WORK INSTRUCTIONS —
All entries should be printed precisely as written.

:: PROVIDED MATERIAL ::

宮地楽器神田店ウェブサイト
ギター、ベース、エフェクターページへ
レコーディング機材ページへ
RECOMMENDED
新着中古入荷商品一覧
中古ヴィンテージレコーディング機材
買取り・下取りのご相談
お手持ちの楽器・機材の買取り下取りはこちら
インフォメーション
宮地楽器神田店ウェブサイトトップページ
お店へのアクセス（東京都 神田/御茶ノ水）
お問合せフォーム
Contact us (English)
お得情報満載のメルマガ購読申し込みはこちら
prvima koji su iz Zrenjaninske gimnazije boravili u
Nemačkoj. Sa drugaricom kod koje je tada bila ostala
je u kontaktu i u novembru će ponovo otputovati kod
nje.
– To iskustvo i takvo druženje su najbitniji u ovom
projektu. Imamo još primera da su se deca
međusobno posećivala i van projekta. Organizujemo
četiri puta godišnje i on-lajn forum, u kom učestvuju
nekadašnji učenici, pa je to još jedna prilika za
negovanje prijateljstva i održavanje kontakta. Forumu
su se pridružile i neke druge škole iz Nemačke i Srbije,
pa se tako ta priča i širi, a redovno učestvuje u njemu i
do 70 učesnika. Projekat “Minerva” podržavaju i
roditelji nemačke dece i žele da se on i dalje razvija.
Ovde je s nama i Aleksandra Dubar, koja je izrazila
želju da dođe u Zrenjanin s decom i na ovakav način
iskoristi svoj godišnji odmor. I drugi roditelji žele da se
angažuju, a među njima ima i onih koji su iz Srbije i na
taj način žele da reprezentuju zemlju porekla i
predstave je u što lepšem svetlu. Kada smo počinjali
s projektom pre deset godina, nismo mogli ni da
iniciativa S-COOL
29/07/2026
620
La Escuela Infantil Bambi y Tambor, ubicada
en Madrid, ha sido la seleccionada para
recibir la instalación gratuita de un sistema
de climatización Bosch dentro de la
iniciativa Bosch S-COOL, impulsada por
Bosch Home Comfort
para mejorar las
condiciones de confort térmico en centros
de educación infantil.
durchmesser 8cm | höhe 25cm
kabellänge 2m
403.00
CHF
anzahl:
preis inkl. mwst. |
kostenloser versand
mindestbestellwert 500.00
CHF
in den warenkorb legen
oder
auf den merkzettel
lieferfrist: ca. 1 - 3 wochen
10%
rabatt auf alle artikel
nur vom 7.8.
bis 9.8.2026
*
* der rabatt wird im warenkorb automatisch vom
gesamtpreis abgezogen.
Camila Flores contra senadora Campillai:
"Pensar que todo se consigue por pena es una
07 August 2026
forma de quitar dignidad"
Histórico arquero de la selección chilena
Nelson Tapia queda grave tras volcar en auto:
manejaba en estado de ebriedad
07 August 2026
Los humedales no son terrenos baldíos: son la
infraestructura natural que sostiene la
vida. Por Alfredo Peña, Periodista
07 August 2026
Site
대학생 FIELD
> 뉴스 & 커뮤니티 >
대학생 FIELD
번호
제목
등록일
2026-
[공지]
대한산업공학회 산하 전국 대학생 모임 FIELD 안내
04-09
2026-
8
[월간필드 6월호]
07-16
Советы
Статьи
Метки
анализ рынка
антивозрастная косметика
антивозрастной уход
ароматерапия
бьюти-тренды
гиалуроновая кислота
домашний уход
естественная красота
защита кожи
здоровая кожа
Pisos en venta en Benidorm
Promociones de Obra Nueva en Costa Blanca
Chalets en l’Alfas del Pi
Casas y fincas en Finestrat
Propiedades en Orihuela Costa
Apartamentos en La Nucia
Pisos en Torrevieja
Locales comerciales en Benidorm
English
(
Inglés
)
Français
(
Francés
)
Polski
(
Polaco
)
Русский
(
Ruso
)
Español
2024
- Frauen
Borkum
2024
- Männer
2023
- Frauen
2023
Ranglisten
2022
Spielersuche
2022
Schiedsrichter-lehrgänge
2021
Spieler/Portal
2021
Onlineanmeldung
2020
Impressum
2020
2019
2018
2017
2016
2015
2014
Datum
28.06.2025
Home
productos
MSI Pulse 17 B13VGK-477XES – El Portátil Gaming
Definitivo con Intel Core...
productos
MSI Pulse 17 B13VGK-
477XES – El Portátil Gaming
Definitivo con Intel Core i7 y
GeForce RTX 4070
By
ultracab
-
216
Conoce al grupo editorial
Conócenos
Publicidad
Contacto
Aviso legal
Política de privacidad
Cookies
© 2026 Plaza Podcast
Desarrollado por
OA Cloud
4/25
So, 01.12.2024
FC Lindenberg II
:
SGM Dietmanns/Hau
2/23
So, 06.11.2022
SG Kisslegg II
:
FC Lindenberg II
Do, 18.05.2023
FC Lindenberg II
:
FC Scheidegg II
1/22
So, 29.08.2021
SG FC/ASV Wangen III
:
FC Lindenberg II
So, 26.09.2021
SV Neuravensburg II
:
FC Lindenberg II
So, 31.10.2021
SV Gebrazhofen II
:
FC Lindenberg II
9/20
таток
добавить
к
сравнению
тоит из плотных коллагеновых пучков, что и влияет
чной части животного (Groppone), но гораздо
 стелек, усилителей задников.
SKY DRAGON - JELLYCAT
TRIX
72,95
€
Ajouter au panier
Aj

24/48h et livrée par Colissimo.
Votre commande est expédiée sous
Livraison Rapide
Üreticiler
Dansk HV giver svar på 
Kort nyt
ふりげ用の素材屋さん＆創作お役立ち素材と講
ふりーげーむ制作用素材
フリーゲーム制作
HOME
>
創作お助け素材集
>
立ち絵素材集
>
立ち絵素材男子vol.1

:::

SOLUTION TO THIS PROBLEM —
宮地楽器神田店ウェブサイト
ギター、ベース、エフェクターページへ
レコーディング機材ページへ
RECOMMENDED
新着中古入荷商品一覧
中古ヴィンテージレコーディング機材
買取り・下取りのご相談
お手持ちの楽器・機材の買取り下取りはこちら
インフォメーション
宮地楽器神田店ウェブサイトトップページ
お店へのアクセス（東京都 神田/御茶ノ水）
お問合せフォーム
Contact us (English)
お得情報満載のメルマガ購読申し込みはこちら
prvima koji su iz Zrenjaninske gimnazije boravili u
Nemačkoj. Sa drugaricom kod koje je tada bila ostala
je u kontaktu i u novembru će ponovo otputovati kod
nje.
– To iskustvo i takvo druženje su najbitniji u ovom
projektu. Imamo još primera da su se deca
međusobno posećivala i van projekta. Organizujemo
četiri puta godišnje i on-lajn forum, u kom učestvuju
nekadašnji učenici, pa je to još jedna prilika za
negovanje prijateljstva i održavanje kontakta. Forumu
su se pridružile i neke druge škole iz Nemačke i Srbije,
pa se tako ta priča i širi, a redovno učestvuje u njemu i
do 70 učesnika. Projekat “Minerva” podržavaju i
roditelji nemačke dece i žele da se on i dalje razvija.
Ovde je s nama i Aleksandra Dubar, koja je izrazila
želju da dođe u Zrenjanin s decom i na ovakav način
iskoristi svoj godišnji odmor. I drugi roditelji žele da se
angažuju, a među njima ima i onih koji su iz Srbije i na
taj način žele da reprezentuju zemlju porekla i
predstave je u što lepšem svetlu. Kada smo počinjali
s projektom pre deset godina, nismo mogli ni da
iniciativa S-COOL
29/07/2026
620
La Escuela Infantil Bambi y Tambor, ubicada
en Madrid, ha sido la seleccionada para
recibir la instalación gratuita de un sistema
de climatización Bosch dentro de la
iniciativa Bosch S-COOL, impulsada por
Bosch Home Comfort
para mejorar las
condiciones de confort térmico en centros
de educación infantil.
durchmesser 8cm | höhe 25cm
kabellänge 2m
403.00
CHF
anzahl:
preis inkl. mwst. |
kostenloser versand
mindestbestellwert 500.00
CHF
in den warenkorb legen
oder
auf den merkzettel
lieferfrist: ca. 1 - 3 wochen
10%
rabatt auf alle artikel
nur vom 7.8.
bis 9.8.2026
*
* der rabatt wird im warenkorb automatisch vom
gesamtpreis abgezogen.
Camila Flores contra senadora Campillai:
"Pensar que todo se consigue por pena es una
07 August 2026
forma de quitar dignidad"
Histórico arquero de la selección chilena
Nelson Tapia queda grave tras volcar en auto:
manejaba en estado de ebriedad
07 August 2026
Los humedales no son terrenos baldíos: son la
infraestructura natural que sostiene la
vida. Por Alfredo Peña, Periodista
07 August 2026
Site
대학생 FIELD
> 뉴스 & 커뮤니티 >
대학생 FIELD
번호
제목
등록일
2026-
[공지]
대한산업공학회 산하 전국 대학생 모임 FIELD 안내
04-09
2026-
8
[월간필드 6월호]
07-16
Советы
Статьи
Метки
анализ рынка
антивозрастная косметика
антивозрастной уход
ароматерапия
бьюти-тренды
гиалуроновая кислота
домашний уход
естественная красота
защита кожи
здоровая кожа
Pisos en venta en Benidorm
Promociones de Obra Nueva en Costa Blanca
Chalets en l’Alfas del Pi
Casas y fincas en Finestrat
Propiedades en Orihuela Costa
Apartamentos en La Nucia
Pisos en Torrevieja
Locales comerciales en Benidorm
English
(
Inglés
)
Français
(
Francés
)
Polski
(
Polaco
)
Русский
(
Ruso
)
Español
2024
- Frauen
Borkum
2024
- Männer
2023
- Frauen
2023
Ranglisten
2022
Spielersuche
2022
Schiedsrichter-lehrgänge
2021
Spieler/Portal
2021
Onlineanmeldung
2020
Impressum
2020
2019
2018
2017
2016
2015
2014
Datum
28.06.2025
Home
productos
MSI Pulse 17 B13VGK-477XES – El Portátil Gaming
Definitivo con Intel Core...
productos
MSI Pulse 17 B13VGK-
477XES – El Portátil Gaming
Definitivo con Intel Core i7 y
GeForce RTX 4070
By
ultracab
-
216
Conoce al grupo editorial
Conócenos
Publicidad
Contacto
Aviso legal
Política de privacidad
Cookies
© 2026 Plaza Podcast
Desarrollado por
OA Cloud
4/25
So, 01.12.2024
FC Lindenberg II
:
SGM Dietmanns/Hau
2/23
So, 06.11.2022
SG Kisslegg II
:
FC Lindenberg II
Do, 18.05.2023
FC Lindenberg II
:
FC Scheidegg II
1/22
So, 29.08.2021
SG FC/ASV Wangen III
:
FC Lindenberg II
So, 26.09.2021
SV Neuravensburg II
:
FC Lindenberg II
So, 31.10.2021
SV Gebrazhofen II
:
FC Lindenberg II
9/20
таток
добавить
к
сравнению
тоит из плотных коллагеновых пучков, что и влияет
чной части животного (Groppone), но гораздо
 стелек, усилителей задников.
SKY DRAGON - JELLYCAT
TRIX
72,95
€
Ajouter au panier
Aj

24/48h et livrée par Colissimo.
Votre commande est expédiée sous
Livraison Rapide
Üreticiler
Dansk HV giver svar på 
Kort nyt
ふりげ用の素材屋さん＆創作お役立ち素材と講
ふりーげーむ制作用素材
フリーゲーム制作
HOME
>
創作お助け素材集
>
立ち絵素材集
>
立ち絵素材男子vol.1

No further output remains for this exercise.